How to Deal With: Long Travel Days
Static stretching doesn’t cut it after a dozen hours on the road or in flight. So, to loosen up all your tight spots, pack a lacrosse ball and/or mini foam roller so you can spend some time rolling it out when you get to your destination, the Allisons say. Your quads, calves, glutes, and upper back are smart places to focus on finding release.
Also, after a travel stint, give yourself additional warm-up time prior to a workout. This will better prep your muscles for the workout so you’re not going in cold.
There’s also a major pro to traveling for the holidays: “Visiting somewhere new is a good way to explore and do something different in that place,” says Mariana Doran, The Cycle Effect mountain bike coach. See what the area you’re visiting has to offer and maybe you’ll even find a fun new (and active) hobby.
If you’re road tripping, you can also bring your bike and trainer, Zach Allison adds. “An intense 30-minute ride on a trainer supports your fitness,” he says. This can help you keep your workout routine consistent.
How to Deal With: Family and Friends Who Don’t Cycle
If your loved ones don’t cycle, invite them anyway and modify your ride to be less intense, advises Doran. “Take cruisers around town and make the ride a group activity rather than a solo workout,” she says.
Incentivise the crew by choosing a fun cycling destination like a natural or historic site, or coffee shop.
How to Deal With: A Change of Pace
Whether you have more time off for longer rides or less time off and need to focus on getting the most bang for your buck when it comes to your cycling workouts, embrace that change of pace—it can be beneficial to your fitness. In fact, Carmichael Training Systems expert level coach Josh Whitmore says, “Look for opportunities out of the ordinary from your regular schedule.”
Whitmore manages three principles in a cyclist’s training plan: consistency, volume, and intensity. During a typical work week — or during the December holidays, when you have a potentially social-packed calendar — he suggests riders focus on shorter indoor rides on the trainer, emphasising intensity. If you have time off work, add a long outdoor endurance ride during the week, which enhances base fitness, he says.
Get these mix of workouts in as much as you can and know even just a little sweat goes a long way. But changing up your typical routine can offer some beneficial improvements to things like speed, power, or endurance, depending on what you do to switch it up.

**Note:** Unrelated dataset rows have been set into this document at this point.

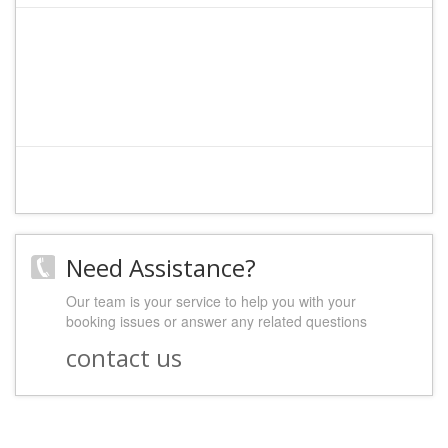
Need Assistance?
Our team is your service to help you with your
booking issues or answer any related questions
contact us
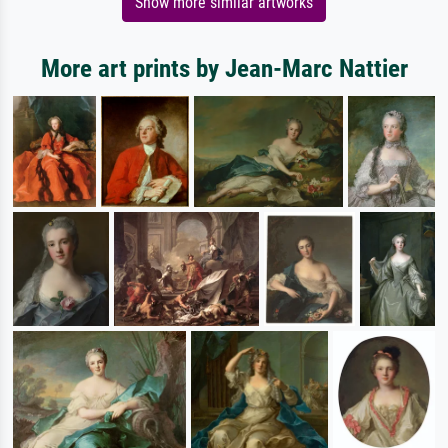
Show more similar artworks
More art prints by Jean-Marc Nattier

How to Deal With: Socialisation Fatigue
Take time for solo resets. “Some of us need a break from family or our significant others because holiday visits can be intense. It’s okay to step out and go riding solo to keep your mind sane,” Doran says. “Staying active and cycling is a good way to balance the holidays. Pedal out that stress.”

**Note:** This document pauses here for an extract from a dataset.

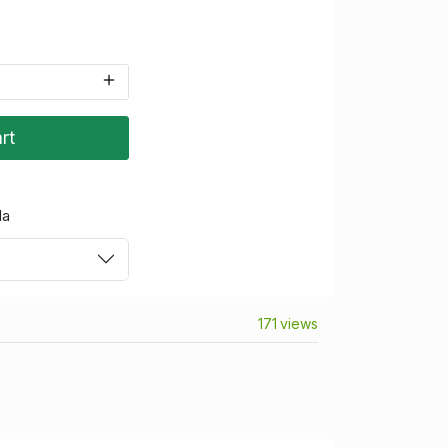
rt
da
171 views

If you think this will be a problem with your family, just let them know ahead of time that you plan to still go out for rides, even when home for the holidays.
“Make sure you communicate your cycling plan to your people,” said Howdyshell. Families, significant others, and athletes “get frustrated when plans conflict. A hugely valuable tool is to set expectations early. There’s often guilt, especially since COVID and not seeing people. We think we need to be a martyr, sacrificing ourselves completely. Counterintuitively, you need to fill your cup to be the best version of yourself and present in the moment,” he says.
Rather than viewing your independent time as a detraction from togetherness, clearly express how important the workout is to you and identify the benefits for them. “Instead of apologising for taking time away, say ‘I’m excited to do this bike ride, it’ll give me energy, and I’m excited to spend time with you this afternoon,’” Howdyshell says.
Lead by example. Ask your family and significant other how they need to refill their cup, too. “Ask, ‘What do you need to decrease stress?’” says Howdyshell, who realised on a recent trip to visit his in-laws that during COVID, their family units had become very accustomed to their own routines.
“We would leave for them to have their normal morning routine for coffee, and we had one hour of exercise. It was a nice benefit for everyone,” he says.